- Music
- 09 May 13
As the throng disperses into the night, shouts of “best fuckin’ gig ever!” are to be heard from perspiration-drenched fans. I wouldn’t go that far but tonight Death Grips did the business, big style…
Death Grips are on one serious roll. Over the past 12 months, these Californian purveyors of anti-establishment rhetoric have released two genre-bending LPs, built a reputation as a ‘must-see’ live act and become an online sensation.
Billed as ‘experimental hip-hop’ the acclaimed Sacramento trio’s sphere of influence strays further than this simplistic description. Their wham-bam-thank-you-ma’am 50-minute set showcases material from both of last year’s lauded albums, The Money Store and No Love Deep Web.
Death Grips’ sound has a bone-crunching fervour occasionally reminiscent of crossover alt. metal act Rage Against The Machine and the carefully crafted noisescapes of our very own My Bloody Valentine.
Bathed in blue light, and minus drummer Zach Hill, Stefan Burnett and Andy Morin deliver a wall-of-noise performance packed with an intensity that has the crowd feeling more Friday night than Monday evening. One ear-warping track flows into the next as Burnett, the band’s iconic figurehead prowls back and forth, stripped to the waist, delivering his lung-bursting rhymes over Morin’s heavy synth drone.

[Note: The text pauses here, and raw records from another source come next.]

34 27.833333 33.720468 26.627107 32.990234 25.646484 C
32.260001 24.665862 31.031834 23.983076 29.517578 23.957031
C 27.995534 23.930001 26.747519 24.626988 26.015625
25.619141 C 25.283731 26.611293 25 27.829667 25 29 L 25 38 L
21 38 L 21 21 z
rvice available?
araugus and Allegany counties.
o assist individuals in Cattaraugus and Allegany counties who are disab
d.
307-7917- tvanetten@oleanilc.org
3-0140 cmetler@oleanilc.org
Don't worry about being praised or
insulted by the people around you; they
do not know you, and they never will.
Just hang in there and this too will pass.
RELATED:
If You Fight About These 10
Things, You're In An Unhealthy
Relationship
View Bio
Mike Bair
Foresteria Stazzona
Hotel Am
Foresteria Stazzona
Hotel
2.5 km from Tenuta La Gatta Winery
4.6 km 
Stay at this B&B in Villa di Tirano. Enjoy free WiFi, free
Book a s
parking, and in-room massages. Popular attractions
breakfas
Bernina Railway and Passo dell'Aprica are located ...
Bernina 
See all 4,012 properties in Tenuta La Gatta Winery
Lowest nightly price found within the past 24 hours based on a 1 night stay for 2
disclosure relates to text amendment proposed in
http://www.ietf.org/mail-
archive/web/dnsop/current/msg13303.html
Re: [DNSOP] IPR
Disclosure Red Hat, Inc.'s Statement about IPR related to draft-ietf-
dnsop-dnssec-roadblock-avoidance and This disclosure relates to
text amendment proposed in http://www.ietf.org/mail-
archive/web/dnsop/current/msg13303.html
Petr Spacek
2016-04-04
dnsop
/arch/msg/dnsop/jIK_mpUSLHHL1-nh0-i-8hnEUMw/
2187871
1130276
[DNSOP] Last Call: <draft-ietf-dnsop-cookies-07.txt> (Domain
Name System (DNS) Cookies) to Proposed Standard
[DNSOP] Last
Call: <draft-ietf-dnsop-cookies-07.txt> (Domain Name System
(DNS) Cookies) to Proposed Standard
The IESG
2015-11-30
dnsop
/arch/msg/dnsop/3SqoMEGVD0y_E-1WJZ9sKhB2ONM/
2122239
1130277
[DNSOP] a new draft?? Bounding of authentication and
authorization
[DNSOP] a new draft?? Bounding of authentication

The intense atmosphere’s more akin to a thrash metal gig with people slamming furiously and sporadic bouts of crowd surfing. Burnett is a born performer, gesticulating furiously as he bashes out his lines. He’s flanked to his left by Morin, lost in the strangely hypnotic storm of thumping beats, bouncing endlessly, sweat dripping from his face.
From the relentless ‘Lock Your Doors’ to the shuddering assault of ‘Come Up And Get Me’ and the snarling ‘No Love’, Death Grips never dip below all-out-attack mode.